Extracted records START

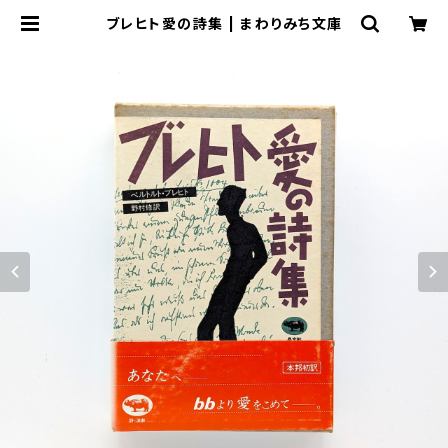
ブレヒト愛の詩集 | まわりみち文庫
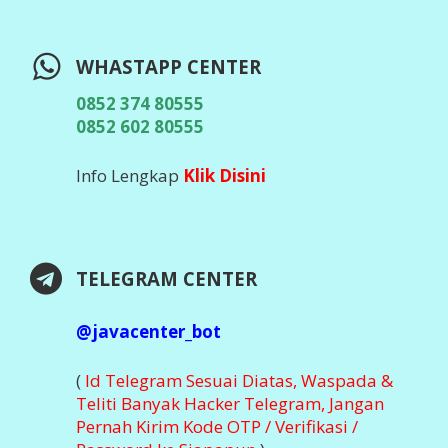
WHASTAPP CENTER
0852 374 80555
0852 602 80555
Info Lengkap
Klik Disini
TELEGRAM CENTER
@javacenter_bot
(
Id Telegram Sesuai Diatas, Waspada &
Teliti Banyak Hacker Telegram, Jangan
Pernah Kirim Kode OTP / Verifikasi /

Extracted records END
Extracted records START

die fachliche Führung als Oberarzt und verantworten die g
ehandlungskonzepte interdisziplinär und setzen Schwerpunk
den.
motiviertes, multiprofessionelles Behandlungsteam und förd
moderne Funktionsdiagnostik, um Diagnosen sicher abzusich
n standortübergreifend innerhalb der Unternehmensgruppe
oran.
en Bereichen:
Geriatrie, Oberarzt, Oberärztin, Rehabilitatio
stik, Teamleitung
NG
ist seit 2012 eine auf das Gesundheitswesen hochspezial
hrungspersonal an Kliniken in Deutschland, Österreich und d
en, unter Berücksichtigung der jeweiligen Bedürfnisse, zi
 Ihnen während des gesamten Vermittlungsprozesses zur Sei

Extracted records END

*Problem description*: Search the listing above for "Oberarzt" and copy every line that has it.

*Output for this task*:
die fachliche Führung als Oberarzt und verantworten die g
Geriatrie, Oberarzt, Oberärztin, Rehabilitatio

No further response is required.